YOUR OBJECTIVE: Exact transcription of the following records is needed, with every picture dropped.

Page-level text extractions:
========

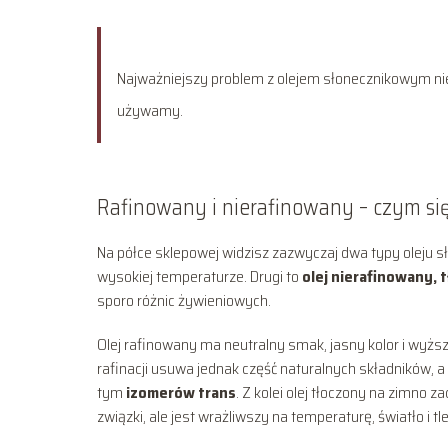
Najważniejszy problem z olejem słonecznikowym nie wy
używamy.
Rafinowany i nierafinowany – czym się
Na półce sklepowej widzisz zazwyczaj dwa typy oleju 
wysokiej temperaturze. Drugi to
olej nierafinowany, 
sporo różnic żywieniowych.
Olej rafinowany ma neutralny smak, jasny kolor i wyżs
rafinacji usuwa jednak część naturalnych składników,
tym
izomerów trans
. Z kolei olej tłoczony na zimno 
związki, ale jest wrażliwszy na temperaturę, światło i tle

========

SOLUTION FOR THIS TASK:
Najważniejszy problem z olejem słonecznikowym nie wy
używamy.
Rafinowany i nierafinowany – czym się
Na półce sklepowej widzisz zazwyczaj dwa typy oleju 
wysokiej temperaturze. Drugi to
olej nierafinowany, 
sporo różnic żywieniowych.
Olej rafinowany ma neutralny smak, jasny kolor i wyżs
rafinacji usuwa jednak część naturalnych składników,
tym
izomerów trans
. Z kolei olej tłoczony na zimno 
związki, ale jest wrażliwszy na temperaturę, światło i tle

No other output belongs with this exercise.